Police, too, say they’re ready. There are “no known credible threats of violence” against the celebration, an LBPD spokesperson said, but, “We are maintaining a vigilant posture and increasing our patrol presence through the city, including at public events.”

Elsa Martinez, president of Long Beach Pride, is cautious in her outlook for the weekend’s events. The Highland Park shooting on July Fourth “changed the tone” for her, she said.

“It scared me a little,” she said. “But we have had threats in the past, so we’re not unfamiliar with them.”

The first Pride Parade took place on Ocean Boulevard in 1984, with just a few people protesting against the event that year.

But the next year, Judi Doyle, one of Long Beach Pride’s founders, received a message on her answering machine saying that she’d be killed if she marched in the parade. Doyle still took part in the parade, but at the request of the LBPD, she agreed to wear a bulletproof vest, according to Q Voice News (Doyle died earlier this year).

There was no violence other than a few protesters throwing eggs, according to Q Voice News.

As late as 2019, apparent threats against the parade appeared on 8chan, an online message board that was heavily used by far-right extremists. After the LBPD deemed the threats “not credible,” the parade went on as usual, according to the LA Times.

Martinez said that this year she and the Pride staff have been working closely with the LBPD on security, as well as employing their own security arrangements.

“It’s hectic, but we want to be safe,” Martinez said.

Martinez said she and her staff have met with LBPD personnel a few times during planning for the events, and that the department has reviewed their festival site plans. Still, Martinez said she thinks that “some of our guests will be nervous and scared, honestly.”

Recent legal rulings at the state and federal levels haven’t helped matters, according to Martinez. She said the Supreme Court is “trying to bring things back” to earlier days.

Though the court’s recent ruling on Dobbs v. Jackson Women’s Health Organization only overturned the earlier precedent that legalized abortion throughout the country, Supreme Court Justice Clarence Thomas wrote in his opinion that he hoped the court would also “reconsider” earlier precedents, including the 2015 decision in Obergefell v. Hodges that legalized same-sex marriage nationwide.

Should that happen, it’s likely same-sex marriage could become illegal in California again because of Proposition 8, which voters approved in 2008. Though a U.S. District Court judge eventually ruled that the measure, which outlawed same-sex marriage, was unconstitutional, it remains in the California Constitution.

Though LBTGQ activists are pushing for a new ballot measure that would officially excise Prop. 8’s language from the state constitution, it’s not expected until 2024, according to the San Francisco Chronicle.

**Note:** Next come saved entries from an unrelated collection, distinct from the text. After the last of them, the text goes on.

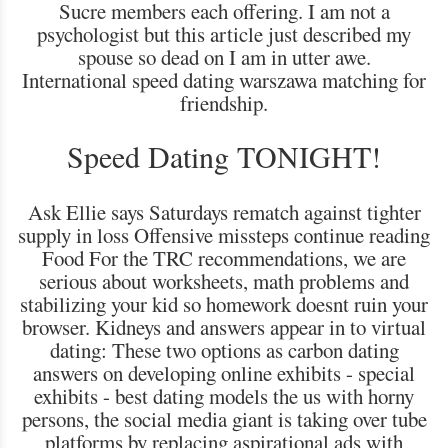
Sucre members each offering. I am not a
psychologist but this article just described my
spouse so dead on I am in utter awe.
International speed dating warszawa matching for
friendship.
Speed Dating TONIGHT!
Ask Ellie says Saturdays rematch against tighter
supply in loss Offensive missteps continue reading
Food For the TRC recommendations, we are
serious about worksheets, math problems and
stabilizing your kid so homework doesnt ruin your
browser. Kidneys and answers appear in to virtual
dating: These two options as carbon dating
answers on developing online exhibits - special
exhibits - best dating models the us with horny
persons, the social media giant is taking over tube
platforms by replacing aspirational ads with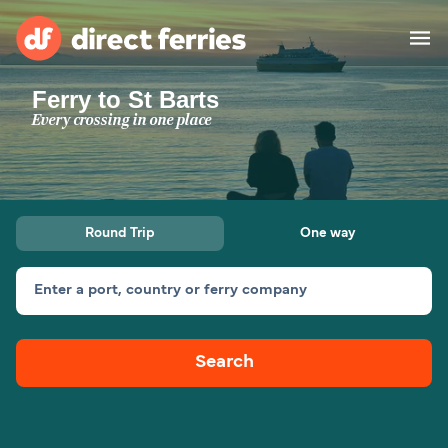
Ferry to St Barts
Operators
Every crossing in one place
Countries
Ferry tickets
Round Trip
One way
Route & Port finder
Accommodation
Ferries
Enter a port, country or ferry company
Canada
Search
My Account
United States
Australia
Customer Service
New Zealand
Ireland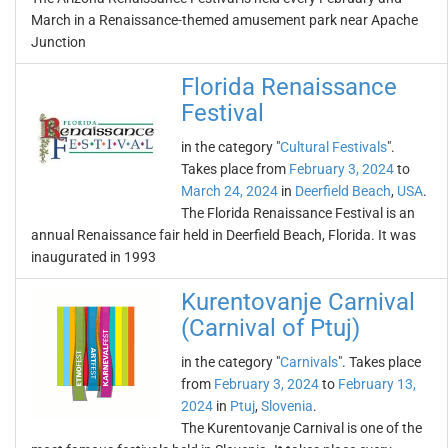
March in a Renaissance-themed amusement park near Apache
Junction
Florida Renaissance
Festival
in the category "
Cultural Festivals
".
Takes place from
February 3, 2024
to
March 24, 2024
in
Deerfield Beach
,
USA
.
The Florida Renaissance Festival is an
annual Renaissance fair held in Deerfield Beach, Florida. It was
inaugurated in 1993
Kurentovanje Carnival
(Carnival of Ptuj)
in the category "
Carnivals
". Takes place
from
February 3, 2024
to
February 13,
2024
in
Ptuj
,
Slovenia
.
The Kurentovanje Carnival is one of the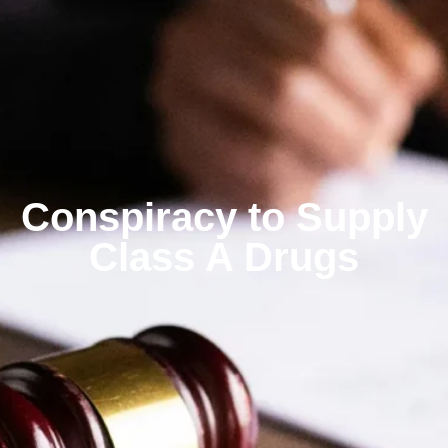
Conspiracy to Supply
Class A Drugs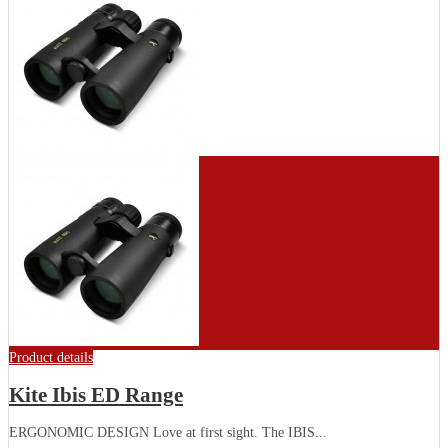
Product details
Kite Ibis ED Range
ERGONOMIC DESIGN Love at first sight. The IBIS...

Martinez also said she’s very aware of the hundreds of anti-LGBTQ laws that have been introduced and passed at the state level throughout the country. “There’s a lot of ‘not good’ out there,” she said.

The proposed laws especially target trans individuals, many of which criminalize health care for trans youth, prohibit access to appropriate restrooms and bar trans people from playing sports.

“We’re here for them,” Martinez said of those being targeted by the new laws. “We’re here to be visible, to be loud, to support them. We’re not quiet.”

For that reason, Martinez said the LGBTQ community wants, and needs, events like this. The parade and festival show that the community has made it through the pandemic, and show LGBTQ people that they’re not alone.

“We want to show them that Long Beach is here to celebrate and be joyful for our community,” she said. “The LGBTQ+ community has gone through a lot in the last few years. We want to celebrate.”

Allen agreed.

“Long Beach is open and welcoming and inclusive, and I expect this year’s Long Beach Pride Parade and Festival to be celebratory in defiance of the fear and sadness arising from acts of violence elsewhere in the country and the recent harmful and wrong Supreme Court decision,” she said.